An iconic US conglomerate. A multinational healthcare and pharmaceutical giant. A Japanese technology titan. Three different corporate goliaths all came to the same conclusion last week: After decades of consolidation, their paths to future success lie in breaking into smaller pieces.
While M&A activity is at a record high in 2021, last week’s flurry of breakup announcements is a stark example of how corporations are adapting in other ways to shareholder demands, changing customer behaviors — some accelerated by the COVID-19 pandemic — and other factors. And we don’t expect General Electric, Johnson & Johnson and Toshiba to be the last companies to take the major step of splitting up. Here’s why.
- Nimble is increasingly necessary. The era of the conglomerate may not be over, but many corporations are realizing the potential advantages of a carve-out or spin-off. In some sectors, businesses may need more autonomy in response to shifting customer demands due to the pandemic or other factors. And while it may no longer be part of a larger enterprise, a spin-off still can pull substantial weight in its industry. When Pentair spun off its electrical division a few years ago, the stand-alone company was still on the top 50 list of mid-cap companies.
- Capabilities are under the microscope. Leveraging what a company does better than others helps differentiate it in the market, and zeroing in on industry-leading capabilities can reveal growth engines. Our research found that companies that did deals in which there was a capabilities fit between the buyer and target saw higher shareholder returns.
- Shareholders want better results, and soon. Public companies have always had an obligation to deliver positive returns for investors, but the rise of shareholder activism has raised the stakes. Many investors who have consolidated shares in companies have gained more influence and often are willing to challenge traditional business strategies. Aggressive moves to reconfigure an enterprise could be applauded.
- The government is watching. From the Federal Trade Commission to the Department of Justice, the US government has escalated its scrutiny of some companies’ sizes and dominance within certain industries, such as technology. There’s no question that corporate consolidation has increased, and for many large companies — especially those that may want to acquire others in the years ahead — splitting up or slimming down could reduce attention from regulators.
- There’s a lot of money in the market. The Dow Jones Industrial Average, Nasdaq and S&P 500 are all up by double digits in 2021. A persistently healthy stock market could invite other companies to explore if separate businesses can capitalize on that enthusiasm.
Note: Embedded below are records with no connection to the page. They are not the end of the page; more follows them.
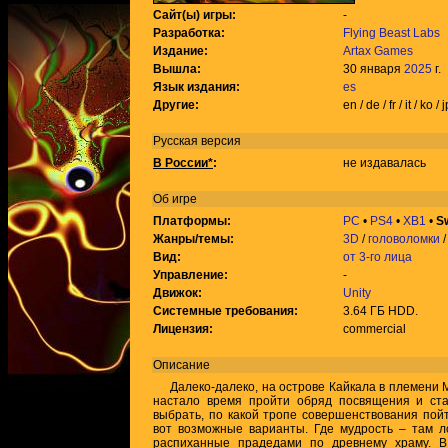
Сайт(ы) игры:
-
Разработка:
Flying Beast Labs
Издание:
Artax Games
Вышла:
30 января
2025
г.
Язык издания:
es
Другие:
en / de / fr / it / ko / j
Русская версия
В России*
:
не издавалась
Об игре
Платформы:
PC
•
PS4
•
XB1
•
S
Жанры/темы:
3D
/
головоломки
Вид:
от 3-го лица
Управление:
-
Движок:
Unity
Системные требования:
3.64 ГБ HDD.
Лицензия:
commercial
Описание
Далеко-далеко, на острове Кайкала в племени М
настало время пройти обряд посвящения и ста
выбрать, по какой тропе совершенствования пойт
вот возможные варианты. Где мудрость – там л
распиханные прадедами по древнему храму. 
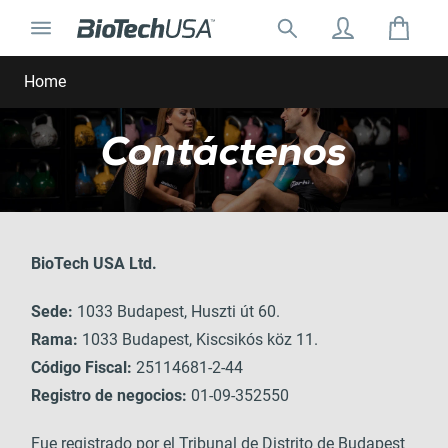
Ir al contenido
Cambiar la navegación
Buscar:
Buscar ventana emergente de autocompletar
Home
Contáctenos
BioTech USA Ltd.
Sede:
1033 Budapest, Huszti út 60.
Rama:
1033 Budapest, Kiscsikós köz 11.
Código Fiscal:
25114681-2-44
Registro de negocios:
01-09-352550
Fue registrado por el Tribunal de Distrito de Budapest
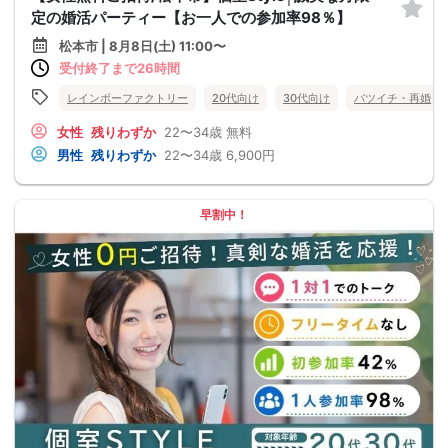
定の婚活パーティー【お一人での参加率98％】
松本市 | 8月8日(土) 11:00〜
受付終了まで26時間
レインボーファクトリー
20代向け
30代向け
バツイチ・再婚
女性
残りわずか
22〜34歳
無料
男性
残りわずか
22〜34歳
6,900円
早割中！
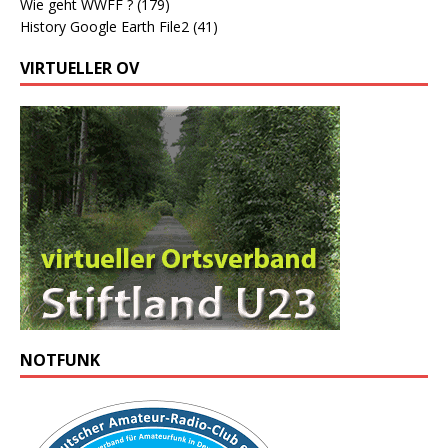
Wie geht WWFF ?
(179)
History Google Earth File2
(41)
VIRTUELLER OV
NOTFUNK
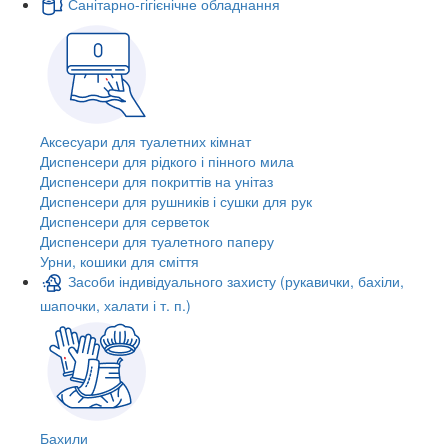
Санітарно-гігієнічне обладнання
Аксесуари для туалетних кімнат
Диспенсери для рідкого і пінного мила
Диспенсери для покриттів на унітаз
Диспенсери для рушників і сушки для рук
Диспенсери для серветок
Диспенсери для туалетного паперу
Урни, кошики для сміття
Засоби індивідуального захисту (рукавички, бахіли,
шапочки, халати і т. п.)
Бахили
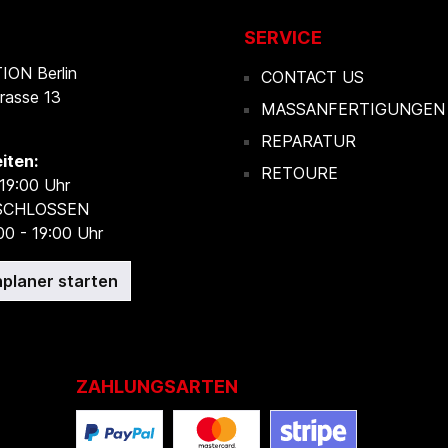
SERVICE
ON Berlin
CONTACT US
rasse 13
MASSANFERTIGUNGEN
REPARATUR
iten:
RETOURE
 19:00 Uhr
ESCHLOSSEN
00 - 19:00 Uhr
planer starten
ZAHLUNGSARTEN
Or companies could take advantage of generally high valuations and consider selling a business to a corporate or private equity buyer.
Given this environment, here’s what companies should be doing:
- Cast a critical eye on non-core businesses. For many large corporations, portfolio reviews should have started yesterday. Even if all businesses are performing well and generating solid revenue, today’s high valuations require a fresh look at what can help drive future growth — not just in light of financial and market opportunity but also with a focus on a coherent capabilities system. The returns from a strategic sale could help expand core businesses and/or accelerate new initiatives. Or a spin-off may make more sense, as the robust capital markets could reward new entrants that would be nimbler once separated from a parent company. Our analysts found that after tracking fairly closely for much of the past decade, corporate spin-offs have generally outperformed conglomerates in more recent years.
- Avoid rushing and protect value. The breakup boom may increase the itch to reinvent your company, and if a divestiture seems to make sense in your new strategy, invest the time to do it right. The same applies for a large-scale breakup. Failing to fully analyze and understand a business unit’s position — not just operations and finances but also market competitiveness and other external factors — can reduce its value. That just adds more complications to an already complex carve-out or spin-off process.
- Be ready to buy if the deal is right. While you and others try to decide if it’s time to sell or spin, assess your buying appetite. It’s rare for a large corporation to only acquire or only divest, and successful portfolio optimization involves considering all kinds of deals. One company’s decision to slim down could be another’s opportunity to scale up and bolster its position. As you confirm your core businesses and plot new growth paths, preserve your ability to pursue M&A during this breakup binge.
- Prepare for sector shifts. A business freed from a larger enterprise can alter an industry’s competitive dynamics. Anticipating possible spin-offs and carve-outs by peer companies and how you’ll adapt your own business models is crucial for keeping — and growing — your market share. Start planning for those scenarios now, before recent and potential breakup announcements turn into realities in the next few years.